Electric Charges and Fields Test - 20

When a positive point charge +q is placed near an isolated conducting plane, some negative charge developes on the surface of the plane towards the charge and an equal positive charge developes on opposite side of the plane. This is called induction process and the electric field on a isolated conducting plane at point is directly projected in a plane perpendicular to the field and away from the plane.

Consider a point on diameter away from the centre of hemisphere which is uniformly positively charged, then the electric field is perpendicular to the diameter and the component of electric intensity parallel to the diameter cancel out.

In general Gauss's law is applied to any closed surface.

In Gauss's law, $\oint\limits_s E.dS$ means the algebraic sum of number of flux lines entering the surface and number of flux lines leaving the surface.

When $\oint\limits_s E.dS=0$, the number of flux lines entering the surface must be equal to the number of flux lines leaving it, if there is no change inside.

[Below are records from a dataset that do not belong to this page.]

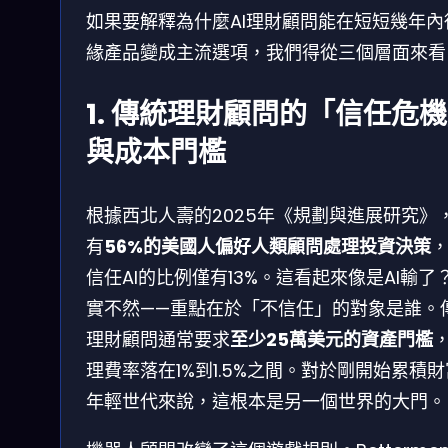
如果要解釋為什麼AI理財顧問能在短短幾年內
緣產品變成主流選項，我們得從三個層面來看
1. 傳統理財顧問的「信任危
與成本門檻
根據西北人壽的2025年《規劃與進展研究》
有
56%的美國人偏好人類顧問處理投資決策
信任AI的比例僅有13%。這看起來像是AI輸了
實不然——重點在於「不信任」的對象是誰。
理財顧問通常要求
至少25萬美元的資產門檻
理費率落在1%到1.5%之間。對於剛開始累積
年輕世代來說，這根本是另一個世界的大門。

$\oint\limits_s E.dS={q\over \varepsilon_0}$, where q is charge enclosed by the surface, and $\in_0$ is permitivity.

If $\oint\limits_s E.dS=0$, q = 0 then the resultant charge enclosed by the surface must be zero.

So, all other charges must necessarily be outside the surface. This is because of the fact that charges outside the surface do not contribute to the electric flux.

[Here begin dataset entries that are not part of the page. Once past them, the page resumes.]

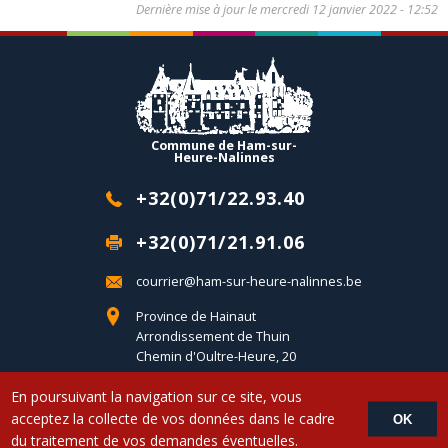
Dernière mise à jour le
mercredi 12 janvier 2022 - 12:52
Commune de Ham-sur-
Heure-Nalinnes
+32(0)71/22.93.40
+32(0)71/21.91.06
courrier@ham-sur-heure-nalinnes.be
Province de Hainaut
Arrondissement de Thuin
Chemin d'Oultre-Heure, 20
B-6120 Ham-sur-Heure
En poursuivant la navigation sur ce site, vous
acceptez la collecte de vos données dans le cadre
OK
Copyright © 2017 Commune d'Ham-sur-Heure-Nalinnes - Developed by
du traitement de vos demandes éventuelles.
LemonCom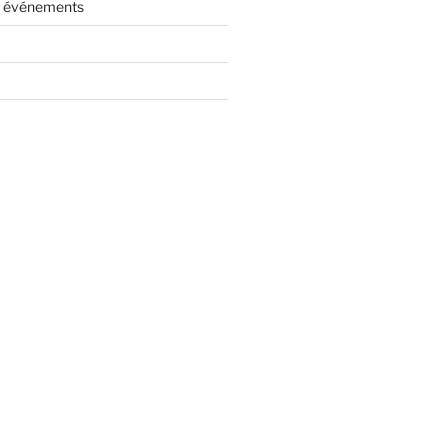
es événements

Due to a charge Q the electric field at a point in space may be defined as the electric force per unit charge on a charged object at that point. Thus, electric field due to the charge Q will be continuous, if there is no charge at that point. It will be discontinuous if there is a charge at that point.

By Gauss’ law, $\oint\limits_sE.dS={q\over \varepsilon_0}$, where q is the net charge enclosed within the surface. If $\oint\limits_sE.dS=0$, then q = 0, i.e., net charge enclosed by the surface must be zero. So all the charge is outside the surface. Here, electric flux doesn’t depend on the type or nature of charge.

The electric field due to dipole is proportional to $({1\over r^3})$. When there are various types of charges in a region, but the net charge is zero, the region is, supposed to contain a number of electric dipoles.

So, at points outside the region the dominant electric field $\propto {1\over r^3}$ for large r.

Then, electric field is conservative, work done to move a charged particle along a closed path, away from the region will be zero.